**RECORD EXTRACTS:**
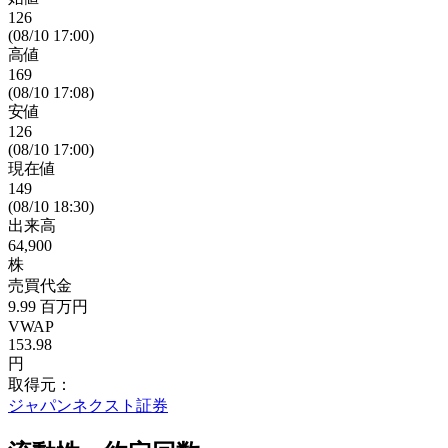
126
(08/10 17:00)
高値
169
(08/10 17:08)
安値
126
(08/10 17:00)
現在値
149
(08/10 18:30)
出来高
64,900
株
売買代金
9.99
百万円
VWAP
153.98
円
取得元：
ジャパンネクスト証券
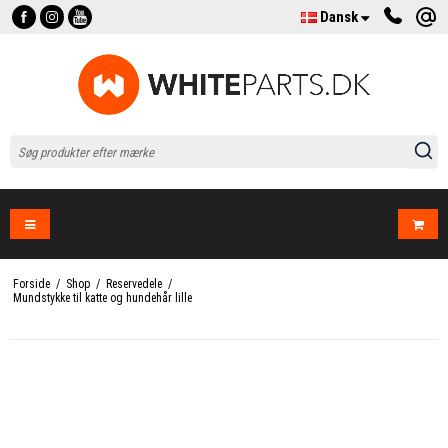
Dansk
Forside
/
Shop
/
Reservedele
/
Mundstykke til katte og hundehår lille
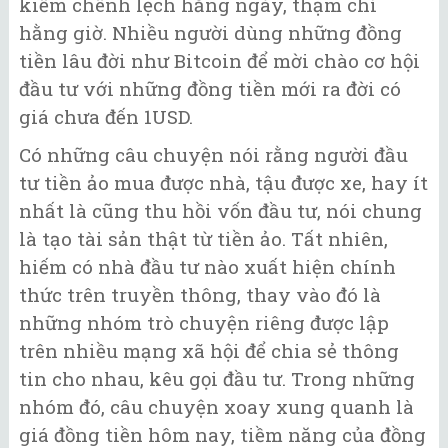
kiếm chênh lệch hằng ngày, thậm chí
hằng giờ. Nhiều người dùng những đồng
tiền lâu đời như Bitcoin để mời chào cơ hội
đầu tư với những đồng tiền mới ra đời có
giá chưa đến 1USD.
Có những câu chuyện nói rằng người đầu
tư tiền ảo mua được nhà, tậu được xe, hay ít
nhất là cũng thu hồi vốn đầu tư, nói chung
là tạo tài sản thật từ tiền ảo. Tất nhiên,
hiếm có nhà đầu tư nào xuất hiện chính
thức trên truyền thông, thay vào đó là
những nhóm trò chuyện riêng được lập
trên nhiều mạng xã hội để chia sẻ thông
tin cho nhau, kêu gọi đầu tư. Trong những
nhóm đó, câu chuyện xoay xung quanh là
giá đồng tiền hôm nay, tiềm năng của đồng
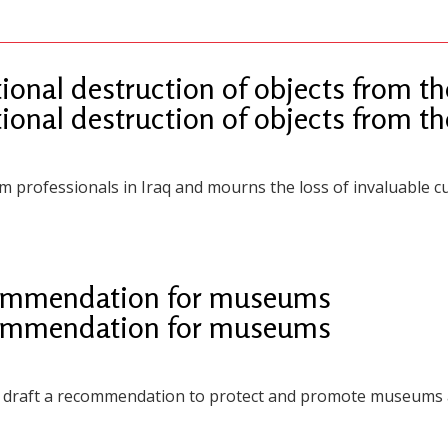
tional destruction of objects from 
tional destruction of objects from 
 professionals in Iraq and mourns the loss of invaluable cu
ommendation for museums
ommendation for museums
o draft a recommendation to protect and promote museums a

...

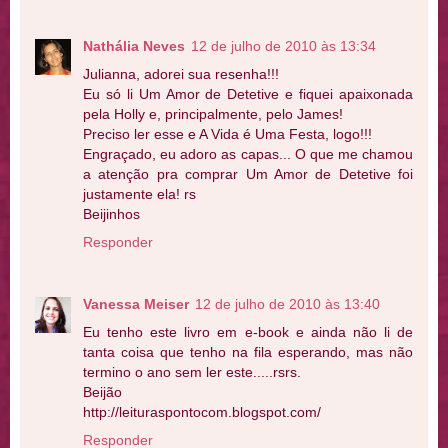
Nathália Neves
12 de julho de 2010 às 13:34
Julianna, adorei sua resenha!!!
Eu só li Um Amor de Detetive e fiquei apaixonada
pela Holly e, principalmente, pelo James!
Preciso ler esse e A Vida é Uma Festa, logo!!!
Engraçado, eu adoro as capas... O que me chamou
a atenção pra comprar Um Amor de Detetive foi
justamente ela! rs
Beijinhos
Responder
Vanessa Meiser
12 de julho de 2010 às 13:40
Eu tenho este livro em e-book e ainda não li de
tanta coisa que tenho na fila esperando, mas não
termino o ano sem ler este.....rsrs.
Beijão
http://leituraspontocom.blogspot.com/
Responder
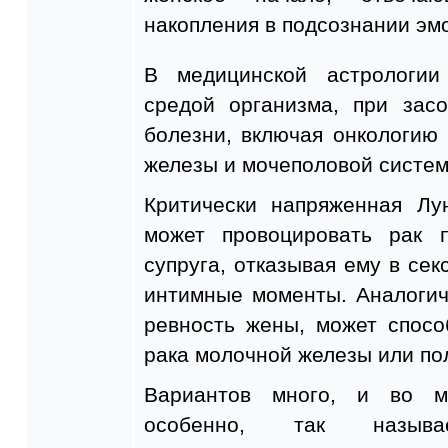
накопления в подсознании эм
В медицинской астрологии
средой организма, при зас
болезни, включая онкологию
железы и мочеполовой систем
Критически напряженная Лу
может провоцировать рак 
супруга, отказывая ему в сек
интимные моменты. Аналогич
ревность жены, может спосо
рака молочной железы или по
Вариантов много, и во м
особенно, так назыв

**INSTRUCTIONS FOR THE TASK:**
Search the data above for the word "tenho". Copy each line it is in.

**OUTPUT FOR THIS EXERCISE:**
Eu tenho este livro em e-book e ainda não li de
tanta coisa que tenho na fila esperando, mas não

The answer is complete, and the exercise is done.